== Segment start ==

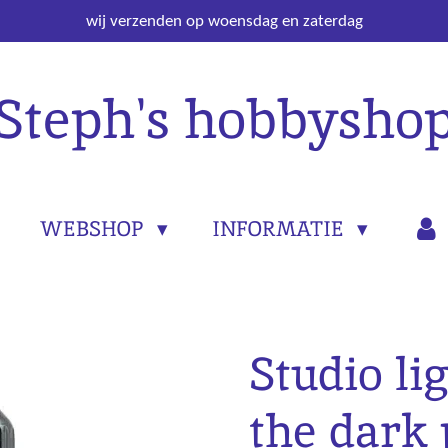
wij verzenden op woensdag en zaterdag
Steph's hobbysho
WEBSHOP
INFORMATIE
Studio li
the dark 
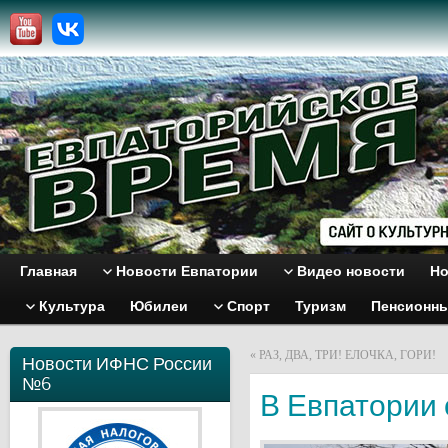
Главная
Новости Евпатории
Видео новости
Но
Культура
Юбилеи
Спорт
Туризм
Пенсионн
«
РАЗ, ДВА, ТРИ! ЕЛОЧКА, ГОРИ!
Новости ИФНС России
№6
В Евпатории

== Segment end ==

# WORK TASK
Please copy the data above exactly; the pictures do not belong in the copy.

# WORKED SOLUTION
wij verzenden op woensdag en zaterdag
Steph's hobbysho
WEBSHOP
INFORMATIE
Studio li
the dark 
Главная
Новости Евпатории
Видео новости
Но
Культура
Юбилеи
Спорт
Туризм
Пенсионн
«
РАЗ, ДВА, ТРИ! ЕЛОЧКА, ГОРИ!
Новости ИФНС России
№6
В Евпатории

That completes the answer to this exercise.